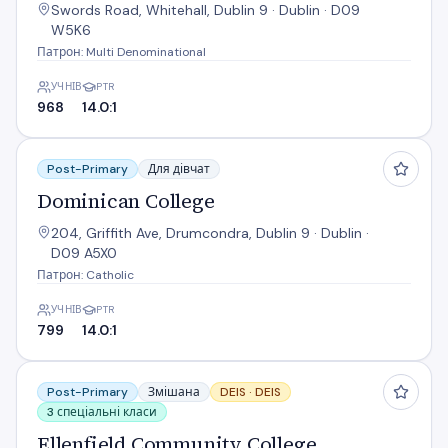
Swords Road, Whitehall, Dublin 9 · Dublin · D09
W5K6
Патрон: Multi Denominational
УЧНІВ
PTR
968
14.0:1
Dominican College
Post-Primary
Для дівчат
Dominican College
204, Griffith Ave, Drumcondra, Dublin 9 · Dublin ·
D09 A5X0
Патрон: Catholic
УЧНІВ
PTR
799
14.0:1
Ellenfield Community College
Post-Primary
Змішана
DEIS ·
DEIS
3 спеціальні класи
Ellenfield Community College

——

:: What this task involves ::
Write the data out again exactly, but without its images.

:: Written solution ::
Swords Road, Whitehall, Dublin 9 · Dublin · D09
W5K6
Патрон: Multi Denominational
УЧНІВ
PTR
968
14.0:1
Dominican College
Post-Primary
Для дівчат
Dominican College
204, Griffith Ave, Drumcondra, Dublin 9 · Dublin ·
D09 A5X0
Патрон: Catholic
УЧНІВ
PTR
799
14.0:1
Ellenfield Community College
Post-Primary
Змішана
DEIS ·
DEIS
3 спеціальні класи
Ellenfield Community College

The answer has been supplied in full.